Stored data entries:
◇ ◇ ◇ ◇ ◇

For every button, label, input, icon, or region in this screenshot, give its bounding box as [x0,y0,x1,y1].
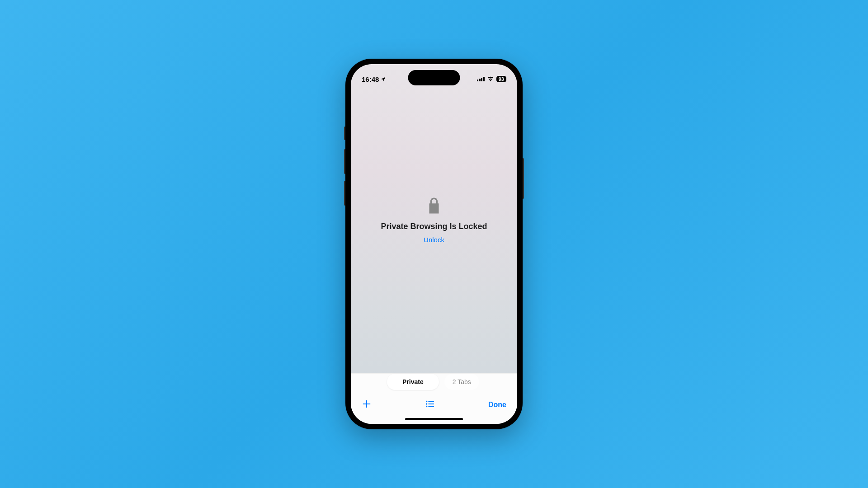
new-tab-button[interactable] [362,399,372,411]
svg-rect-1 [428,401,434,402]
tab-group-private[interactable]: Private [387,374,439,390]
phone-screen: 16:48 93 [351,64,517,424]
phone-device-frame: 16:48 93 [345,59,523,429]
dynamic-island [408,70,460,85]
volume-down-button [344,181,345,206]
lock-icon [428,197,440,214]
wifi-icon [487,75,494,83]
tab-group-tabs[interactable]: 2 Tabs [444,374,479,390]
status-time: 16:48 [362,75,379,83]
silent-switch [344,127,345,140]
home-indicator[interactable] [405,418,463,420]
toolbar: Done [351,394,517,413]
svg-point-0 [426,401,427,402]
svg-rect-3 [428,404,434,404]
tab-groups-list-button[interactable] [425,399,435,411]
status-bar-right: 93 [477,75,506,83]
tab-group-selector[interactable]: Private 2 Tabs [351,374,517,394]
main-content: Private Browsing Is Locked Unlock [351,86,517,373]
volume-up-button [344,149,345,174]
bottom-bar: Private 2 Tabs Done [351,373,517,424]
power-button [523,158,524,199]
status-bar-left: 16:48 [362,75,386,83]
battery-level-badge: 93 [496,76,506,82]
location-icon [381,75,386,83]
done-button[interactable]: Done [488,401,506,409]
svg-point-4 [426,406,427,407]
locked-title: Private Browsing Is Locked [381,222,487,231]
unlock-button[interactable]: Unlock [424,236,444,244]
cellular-signal-icon [477,77,485,81]
svg-rect-5 [428,406,434,407]
svg-point-2 [426,403,427,404]
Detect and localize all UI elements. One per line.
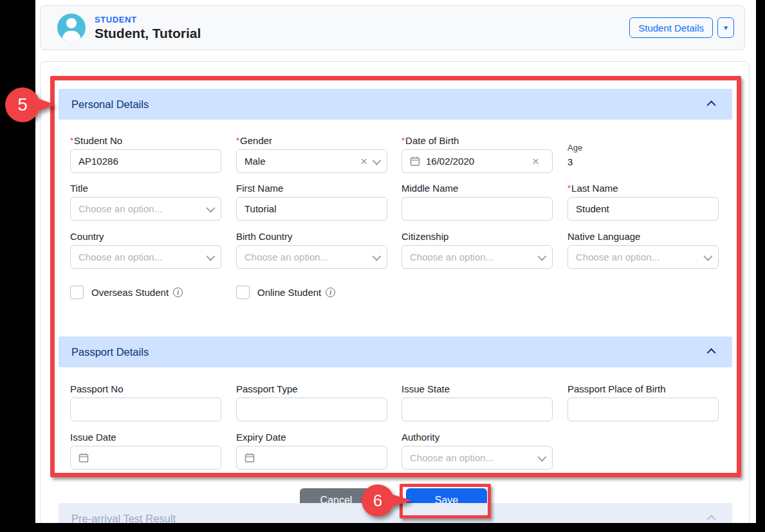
- field-label-text: Gender: [240, 135, 272, 146]
- last-name-input[interactable]: [567, 197, 719, 221]
- field-label: *Student No: [70, 135, 221, 147]
- chevron-down-icon: [703, 252, 712, 261]
- student-details-button[interactable]: Student Details: [629, 17, 713, 38]
- field-label-text: Passport No: [70, 383, 124, 394]
- field-label-text: Native Language: [567, 231, 640, 242]
- field-label: First Name: [236, 183, 387, 194]
- chevron-down-icon: [206, 252, 215, 261]
- field-label-text: Authority: [401, 432, 439, 443]
- field-authority: Authority Choose an option...: [401, 432, 553, 470]
- checkbox-label: Overseas Student: [91, 287, 169, 298]
- field-citizenship: Citizenship Choose an option...: [401, 231, 553, 269]
- form-row: *Student No *Gender Male × *Date of Birt…: [41, 135, 749, 175]
- field-student-no: *Student No: [70, 135, 221, 173]
- birth-country-select[interactable]: Choose an option...: [236, 245, 387, 269]
- field-label-text: Citizenship: [401, 231, 448, 242]
- info-icon: i: [326, 288, 335, 297]
- section-header-pre-arrival-test-result[interactable]: Pre-arrival Test Result: [59, 503, 732, 523]
- country-select[interactable]: Choose an option...: [70, 245, 221, 269]
- checkbox-box[interactable]: [236, 286, 250, 299]
- section-header-passport-details[interactable]: Passport Details: [59, 336, 732, 367]
- citizenship-select[interactable]: Choose an option...: [401, 245, 553, 269]
- issue-state-input[interactable]: [401, 398, 553, 421]
- required-marker: *: [401, 136, 405, 145]
- chevron-down-icon: [372, 252, 381, 261]
- header-titles: STUDENT Student, Tutorial: [95, 15, 629, 41]
- overseas-student-checkbox[interactable]: Overseas Student i: [70, 286, 183, 299]
- form-row: Issue Date Expiry Date Authority Choose …: [41, 432, 749, 472]
- field-label: Citizenship: [401, 231, 553, 243]
- field-age: Age 3: [567, 143, 719, 167]
- field-country: Country Choose an option...: [70, 231, 221, 269]
- authority-select[interactable]: Choose an option...: [401, 446, 553, 470]
- field-label: Authority: [401, 432, 553, 443]
- field-label: Country: [70, 231, 221, 243]
- section-header-personal-details[interactable]: Personal Details: [59, 89, 732, 120]
- native-language-select[interactable]: Choose an option...: [567, 245, 719, 269]
- section-title: Personal Details: [71, 98, 149, 111]
- date-of-birth-input[interactable]: 16/02/2020 ×: [401, 149, 553, 173]
- chevron-up-icon[interactable]: [707, 515, 716, 523]
- form-row: Passport No Passport Type Issue State Pa…: [41, 383, 749, 423]
- first-name-input[interactable]: [236, 197, 387, 221]
- field-label: Title: [70, 183, 221, 194]
- date-value: 16/02/2020: [426, 156, 530, 167]
- gender-select[interactable]: Male ×: [236, 149, 387, 173]
- field-label-text: Country: [70, 231, 104, 242]
- form-row: Title Choose an option... First Name Mid…: [41, 183, 749, 223]
- select-value: Male: [244, 156, 358, 167]
- issue-date-input[interactable]: [70, 446, 221, 470]
- chevron-up-icon[interactable]: [707, 100, 716, 109]
- field-native-language: Native Language Choose an option...: [567, 231, 719, 269]
- field-passport-type: Passport Type: [236, 383, 387, 421]
- field-gender: *Gender Male ×: [236, 135, 387, 173]
- field-expiry-date: Expiry Date: [236, 432, 387, 470]
- field-label-text: Birth Country: [236, 231, 293, 242]
- age-value: 3: [567, 156, 719, 167]
- passport-no-input[interactable]: [70, 398, 221, 421]
- field-label: Issue Date: [70, 432, 221, 443]
- student-no-input[interactable]: [70, 149, 221, 173]
- required-marker: *: [70, 136, 73, 145]
- field-label-text: Expiry Date: [236, 432, 286, 443]
- required-marker: *: [236, 136, 239, 145]
- select-placeholder: Choose an option...: [78, 252, 207, 262]
- field-label: *Date of Birth: [401, 135, 553, 147]
- select-placeholder: Choose an option...: [78, 203, 207, 214]
- field-label: Expiry Date: [236, 432, 387, 443]
- field-label: Middle Name: [401, 183, 553, 194]
- avatar-head-shape: [66, 18, 77, 28]
- annotation-callout-5: 5: [5, 87, 40, 122]
- select-placeholder: Choose an option...: [410, 252, 538, 262]
- title-select[interactable]: Choose an option...: [70, 197, 221, 221]
- field-label-text: Middle Name: [401, 183, 458, 194]
- required-marker: *: [567, 183, 571, 193]
- header-actions: Student Details ▾: [629, 17, 734, 38]
- student-details-dropdown-button[interactable]: ▾: [717, 17, 734, 38]
- field-label-text: Student No: [74, 135, 122, 146]
- calendar-icon: [410, 156, 420, 167]
- expiry-date-input[interactable]: [236, 446, 387, 470]
- clear-icon[interactable]: ×: [532, 155, 539, 167]
- field-label-text: Date of Birth: [405, 135, 459, 146]
- select-placeholder: Choose an option...: [410, 452, 538, 463]
- entity-type-label: STUDENT: [95, 15, 629, 24]
- field-issue-date: Issue Date: [70, 432, 221, 470]
- callout-number: 5: [5, 87, 40, 122]
- field-label: Issue State: [401, 383, 553, 395]
- field-label: *Last Name: [567, 183, 719, 194]
- field-issue-state: Issue State: [401, 383, 553, 421]
- field-label-text: Issue State: [401, 383, 450, 394]
- clear-icon[interactable]: ×: [360, 155, 367, 167]
- field-first-name: First Name: [236, 183, 387, 221]
- select-placeholder: Choose an option...: [244, 252, 373, 262]
- chevron-up-icon[interactable]: [707, 348, 716, 357]
- age-label: Age: [567, 143, 719, 152]
- middle-name-input[interactable]: [401, 197, 553, 221]
- checkbox-box[interactable]: [70, 286, 84, 299]
- passport-place-of-birth-input[interactable]: [567, 398, 719, 421]
- field-birth-country: Birth Country Choose an option...: [236, 231, 387, 269]
- online-student-checkbox[interactable]: Online Student i: [236, 286, 335, 299]
- field-passport-place-of-birth: Passport Place of Birth: [567, 383, 719, 421]
- passport-type-input[interactable]: [236, 398, 387, 421]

◇ ◇ ◇ ◇ ◇

> WHAT TO PRODUCE: Lines above that contain the string "volume" make up the answer.

> ANSWER SECTION:
volume-down-button [344,181,345,206]
volume-up-button [344,149,345,174]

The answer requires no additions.